Certainly Ray Stanford has developed a body of theory whereby unidentified aerial objects with structural details that he has observed and filmed show evidence of exotic physics, generating electromagnetic and gravitational phenomena. He has expressed his willingness to cooperate with independent investigators and, in my view, he should be allowed the opportunity to express his findings, in a manner and manner that others can carry out the necessary verifications to draw independent conclusions about the nature and meaning of images recorded on film. This is a challenge that cannot be ignored.

That Stanford has a natural eye ability for recognition that scratches the extraordinary, no one can deny. Inspecting ancient stream beds in Prince George’s County, Maryland, he discovered the earliest known dinosaur footprints from the Mesozoic (Lower Cretaceous) period. He is also a discoverer of dinosaur footprints, pterodactyls, mammals, crocodiles, chelonians, and anurans that date back a whopping 112 million years.

Ray Stanford in his peculiar domestic museum.
Scientific journals such as Ichnos have published works where Stanford signs the description of his discoveries in the company of distinguished scientific personalities, such as Dr. Robert Weems of the US Geological Survey and Professor of Geology Dr. Martín Lockley, from the University of Colorado. In fact, following one of their findings, a new footprint classification has been created, the new genus Hypsiloichnus ( hypsilofodontide footprint) and the new species marylandicus (from Maryland). It is a new family of footsteps, front and rear, of a type of dinosaur unknown until now

Among many others, Ray has also found “antediluvian” impressions of the passage of sauropods, the first found east of the Mississippi River and, like the others, exhaustively photographed. Specifically, these are hand and foot prints of a pre-adolescent sauropod brachiosaurus of just 36 centimeters in length called Astrodon johnstoni by experts. Many of these rocks imprinted with prehistoric footprints accumulate in the living room of the Stanford house – a 115-year-old mansion that thus resembles a true museum – so many that the hundreds of kilos of fossil weight has made it advisable to review the foundations of the building.

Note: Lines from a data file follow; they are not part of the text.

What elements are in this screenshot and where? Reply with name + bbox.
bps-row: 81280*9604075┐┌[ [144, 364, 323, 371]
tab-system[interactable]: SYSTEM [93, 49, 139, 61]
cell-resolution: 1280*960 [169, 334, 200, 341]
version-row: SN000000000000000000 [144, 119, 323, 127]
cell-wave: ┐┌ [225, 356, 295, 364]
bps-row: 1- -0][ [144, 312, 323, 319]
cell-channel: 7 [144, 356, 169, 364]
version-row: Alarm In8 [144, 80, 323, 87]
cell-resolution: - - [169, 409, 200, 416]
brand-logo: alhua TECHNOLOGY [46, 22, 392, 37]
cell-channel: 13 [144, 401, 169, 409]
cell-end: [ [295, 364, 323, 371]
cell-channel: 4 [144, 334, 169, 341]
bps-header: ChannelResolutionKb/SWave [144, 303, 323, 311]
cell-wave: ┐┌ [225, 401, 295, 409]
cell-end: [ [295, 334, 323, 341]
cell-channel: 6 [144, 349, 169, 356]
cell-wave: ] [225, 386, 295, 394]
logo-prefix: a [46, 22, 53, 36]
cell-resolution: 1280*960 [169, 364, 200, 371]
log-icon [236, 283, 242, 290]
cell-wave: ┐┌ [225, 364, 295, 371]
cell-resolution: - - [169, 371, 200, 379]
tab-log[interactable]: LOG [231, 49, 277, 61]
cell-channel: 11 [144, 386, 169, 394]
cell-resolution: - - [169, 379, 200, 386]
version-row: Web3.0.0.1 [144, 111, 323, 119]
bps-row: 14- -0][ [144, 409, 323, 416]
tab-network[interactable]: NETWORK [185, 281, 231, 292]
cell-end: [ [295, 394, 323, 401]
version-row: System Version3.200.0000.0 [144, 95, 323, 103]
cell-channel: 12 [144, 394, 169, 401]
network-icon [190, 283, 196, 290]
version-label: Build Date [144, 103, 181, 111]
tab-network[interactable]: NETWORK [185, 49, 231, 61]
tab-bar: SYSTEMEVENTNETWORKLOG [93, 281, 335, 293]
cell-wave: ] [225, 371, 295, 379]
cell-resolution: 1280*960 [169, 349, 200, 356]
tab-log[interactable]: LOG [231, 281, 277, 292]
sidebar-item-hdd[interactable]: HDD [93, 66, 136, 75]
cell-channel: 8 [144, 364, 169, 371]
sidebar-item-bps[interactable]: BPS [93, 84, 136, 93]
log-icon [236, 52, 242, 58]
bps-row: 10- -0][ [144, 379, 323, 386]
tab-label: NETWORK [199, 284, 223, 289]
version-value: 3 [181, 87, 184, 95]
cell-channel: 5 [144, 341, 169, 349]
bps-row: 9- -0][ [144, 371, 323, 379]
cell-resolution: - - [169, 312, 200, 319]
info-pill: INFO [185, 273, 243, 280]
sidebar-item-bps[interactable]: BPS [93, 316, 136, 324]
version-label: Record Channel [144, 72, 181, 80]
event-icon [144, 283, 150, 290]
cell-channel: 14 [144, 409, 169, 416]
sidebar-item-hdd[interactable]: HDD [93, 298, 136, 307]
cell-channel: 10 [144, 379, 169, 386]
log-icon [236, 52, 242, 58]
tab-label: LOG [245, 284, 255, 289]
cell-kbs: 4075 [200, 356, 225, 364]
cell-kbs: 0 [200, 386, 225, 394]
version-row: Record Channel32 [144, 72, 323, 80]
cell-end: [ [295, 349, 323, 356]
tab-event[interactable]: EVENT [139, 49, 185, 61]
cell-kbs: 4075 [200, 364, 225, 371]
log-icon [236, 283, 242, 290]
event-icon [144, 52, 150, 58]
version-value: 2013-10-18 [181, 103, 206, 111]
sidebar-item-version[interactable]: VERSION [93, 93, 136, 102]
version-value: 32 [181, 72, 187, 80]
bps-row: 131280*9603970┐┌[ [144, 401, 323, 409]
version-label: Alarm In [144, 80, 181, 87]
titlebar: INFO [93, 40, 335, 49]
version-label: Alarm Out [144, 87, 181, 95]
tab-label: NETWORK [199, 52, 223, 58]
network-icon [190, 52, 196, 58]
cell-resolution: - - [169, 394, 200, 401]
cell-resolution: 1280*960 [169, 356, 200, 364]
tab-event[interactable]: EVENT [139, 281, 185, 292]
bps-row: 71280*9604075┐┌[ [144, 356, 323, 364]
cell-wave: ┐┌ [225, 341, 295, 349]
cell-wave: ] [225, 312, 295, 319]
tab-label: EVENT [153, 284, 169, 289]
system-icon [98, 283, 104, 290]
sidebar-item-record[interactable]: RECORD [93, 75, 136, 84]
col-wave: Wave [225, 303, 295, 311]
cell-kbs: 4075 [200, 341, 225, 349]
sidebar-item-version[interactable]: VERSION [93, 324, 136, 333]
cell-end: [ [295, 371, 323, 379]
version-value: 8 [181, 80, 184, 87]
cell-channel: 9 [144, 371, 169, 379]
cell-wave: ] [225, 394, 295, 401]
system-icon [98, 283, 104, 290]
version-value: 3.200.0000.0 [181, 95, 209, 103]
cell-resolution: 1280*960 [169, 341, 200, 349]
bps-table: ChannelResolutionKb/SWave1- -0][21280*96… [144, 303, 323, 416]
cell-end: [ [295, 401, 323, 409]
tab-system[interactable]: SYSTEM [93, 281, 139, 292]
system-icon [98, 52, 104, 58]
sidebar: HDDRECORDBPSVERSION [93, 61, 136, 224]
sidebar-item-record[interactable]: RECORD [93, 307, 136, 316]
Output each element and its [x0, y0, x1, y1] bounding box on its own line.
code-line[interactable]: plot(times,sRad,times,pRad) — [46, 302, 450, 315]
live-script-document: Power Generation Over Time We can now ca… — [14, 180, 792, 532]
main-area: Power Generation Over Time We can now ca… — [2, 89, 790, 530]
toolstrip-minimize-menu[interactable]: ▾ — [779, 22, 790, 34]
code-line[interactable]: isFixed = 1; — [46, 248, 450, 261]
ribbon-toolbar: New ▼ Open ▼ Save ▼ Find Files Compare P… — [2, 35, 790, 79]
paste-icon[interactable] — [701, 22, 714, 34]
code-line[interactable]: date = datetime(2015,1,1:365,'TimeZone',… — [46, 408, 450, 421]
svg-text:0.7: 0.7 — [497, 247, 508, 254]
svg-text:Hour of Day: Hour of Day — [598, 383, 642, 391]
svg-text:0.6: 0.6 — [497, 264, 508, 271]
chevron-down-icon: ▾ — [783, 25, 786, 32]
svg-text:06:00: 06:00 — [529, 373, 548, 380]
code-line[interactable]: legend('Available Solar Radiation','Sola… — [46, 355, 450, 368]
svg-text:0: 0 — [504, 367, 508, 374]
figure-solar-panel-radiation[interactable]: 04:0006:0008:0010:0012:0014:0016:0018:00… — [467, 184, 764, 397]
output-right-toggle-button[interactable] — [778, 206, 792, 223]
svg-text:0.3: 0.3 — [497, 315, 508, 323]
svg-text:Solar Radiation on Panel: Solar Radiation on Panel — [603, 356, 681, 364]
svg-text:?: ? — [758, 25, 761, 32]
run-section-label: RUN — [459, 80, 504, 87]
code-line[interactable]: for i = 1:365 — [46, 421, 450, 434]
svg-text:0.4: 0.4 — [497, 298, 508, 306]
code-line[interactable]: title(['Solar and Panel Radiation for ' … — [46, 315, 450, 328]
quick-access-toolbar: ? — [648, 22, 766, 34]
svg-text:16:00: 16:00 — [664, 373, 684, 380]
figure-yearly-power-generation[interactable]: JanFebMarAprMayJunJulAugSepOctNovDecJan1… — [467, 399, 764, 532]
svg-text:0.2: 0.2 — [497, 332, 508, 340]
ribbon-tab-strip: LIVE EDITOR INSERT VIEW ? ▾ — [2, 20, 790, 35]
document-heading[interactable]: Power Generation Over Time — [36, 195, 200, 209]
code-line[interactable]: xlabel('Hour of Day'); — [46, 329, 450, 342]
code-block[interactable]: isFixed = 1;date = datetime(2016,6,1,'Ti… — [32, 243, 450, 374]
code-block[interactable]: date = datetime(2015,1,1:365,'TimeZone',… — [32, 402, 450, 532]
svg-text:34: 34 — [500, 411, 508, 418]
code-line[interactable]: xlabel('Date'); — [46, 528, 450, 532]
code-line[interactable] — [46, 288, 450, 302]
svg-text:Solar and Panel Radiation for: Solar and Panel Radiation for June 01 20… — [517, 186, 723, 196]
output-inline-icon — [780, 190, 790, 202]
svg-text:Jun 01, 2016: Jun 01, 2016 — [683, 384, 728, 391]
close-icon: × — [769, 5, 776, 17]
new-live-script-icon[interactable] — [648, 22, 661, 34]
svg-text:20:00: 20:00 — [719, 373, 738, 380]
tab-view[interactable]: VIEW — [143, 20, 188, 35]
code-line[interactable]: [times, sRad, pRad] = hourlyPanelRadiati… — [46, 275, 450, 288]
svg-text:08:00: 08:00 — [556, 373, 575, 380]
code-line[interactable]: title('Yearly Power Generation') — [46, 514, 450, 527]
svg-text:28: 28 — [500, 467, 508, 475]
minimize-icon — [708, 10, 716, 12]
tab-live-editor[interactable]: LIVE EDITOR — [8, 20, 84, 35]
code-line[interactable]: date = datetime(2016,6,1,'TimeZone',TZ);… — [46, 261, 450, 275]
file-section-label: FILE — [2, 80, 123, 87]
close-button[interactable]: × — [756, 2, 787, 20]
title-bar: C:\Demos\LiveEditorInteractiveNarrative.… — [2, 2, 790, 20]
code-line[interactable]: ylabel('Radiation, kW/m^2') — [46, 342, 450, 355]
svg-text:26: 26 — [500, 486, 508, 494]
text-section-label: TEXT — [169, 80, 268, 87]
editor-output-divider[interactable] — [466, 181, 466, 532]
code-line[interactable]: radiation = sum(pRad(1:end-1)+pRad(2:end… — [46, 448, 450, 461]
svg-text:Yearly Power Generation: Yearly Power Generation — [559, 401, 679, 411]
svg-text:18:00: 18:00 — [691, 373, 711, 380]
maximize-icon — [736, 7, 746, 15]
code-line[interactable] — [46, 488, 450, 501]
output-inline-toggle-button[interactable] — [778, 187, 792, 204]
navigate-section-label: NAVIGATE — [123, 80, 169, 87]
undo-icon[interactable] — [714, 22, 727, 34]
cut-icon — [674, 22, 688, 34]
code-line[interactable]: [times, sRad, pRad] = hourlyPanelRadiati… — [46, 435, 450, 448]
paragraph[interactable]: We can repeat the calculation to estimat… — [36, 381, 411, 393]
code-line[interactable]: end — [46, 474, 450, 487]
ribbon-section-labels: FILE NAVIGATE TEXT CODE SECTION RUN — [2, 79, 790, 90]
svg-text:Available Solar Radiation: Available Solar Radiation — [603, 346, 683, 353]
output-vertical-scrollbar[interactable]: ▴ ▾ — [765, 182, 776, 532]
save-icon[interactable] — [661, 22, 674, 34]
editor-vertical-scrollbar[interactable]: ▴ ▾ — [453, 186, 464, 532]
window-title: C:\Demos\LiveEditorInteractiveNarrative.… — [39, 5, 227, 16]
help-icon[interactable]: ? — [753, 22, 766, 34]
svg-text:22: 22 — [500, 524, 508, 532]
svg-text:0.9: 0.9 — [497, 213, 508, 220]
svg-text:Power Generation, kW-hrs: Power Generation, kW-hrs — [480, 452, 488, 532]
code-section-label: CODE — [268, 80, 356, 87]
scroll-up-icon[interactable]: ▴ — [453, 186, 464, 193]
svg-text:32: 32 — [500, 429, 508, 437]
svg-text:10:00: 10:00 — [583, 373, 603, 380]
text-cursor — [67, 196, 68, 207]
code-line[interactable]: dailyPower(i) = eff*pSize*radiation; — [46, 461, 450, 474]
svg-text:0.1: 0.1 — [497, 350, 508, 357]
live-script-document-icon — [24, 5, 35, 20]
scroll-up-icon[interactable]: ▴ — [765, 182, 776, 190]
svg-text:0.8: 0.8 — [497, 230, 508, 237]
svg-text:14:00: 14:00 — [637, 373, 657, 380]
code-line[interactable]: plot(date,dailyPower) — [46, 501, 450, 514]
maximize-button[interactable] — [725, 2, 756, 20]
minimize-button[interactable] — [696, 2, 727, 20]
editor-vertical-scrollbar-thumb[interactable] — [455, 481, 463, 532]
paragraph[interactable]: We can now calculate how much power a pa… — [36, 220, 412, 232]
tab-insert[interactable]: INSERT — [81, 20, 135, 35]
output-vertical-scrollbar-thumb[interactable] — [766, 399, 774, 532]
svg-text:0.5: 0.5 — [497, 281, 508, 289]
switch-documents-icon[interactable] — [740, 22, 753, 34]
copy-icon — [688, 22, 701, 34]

All this adds even more uniqueness to the figure of Ray Stanford, who, on November 6, 2004, was one of the invited speakers at the annual conference of the German group MUFON-CES, which was held in the German city of Frankfurt. . In the course of it, he developed the theme “Magneto-metric, gravito-metric and optical phenomena in daytime UFO encounters”. On the occasion of his trip to Europe, we agreed to meet at a hotel in the Bavarian countryside, near Feldkirchen-Westerham, where Ray was to stay the day after his talk for a meeting with several members of the organizing organization. Set in the middle of nowhere, surrounded by soft grassy hills and groves with autumn-tinged leaves, the setting seemed very suitable for a quiet gathering.

The final summary of this swift examination of part of his vast graphic material indicates that the evidence in images of alleged UFO phenomenology provided by Ray Stanford shows apparently fascinating anomalies that cry out for a thorough analysis and independent study by the most qualified staff. Apparently, some aerospace engineers who have examined the Stanford footage have stated that they contain – nothing less – than “propulsion diagnostic elements.”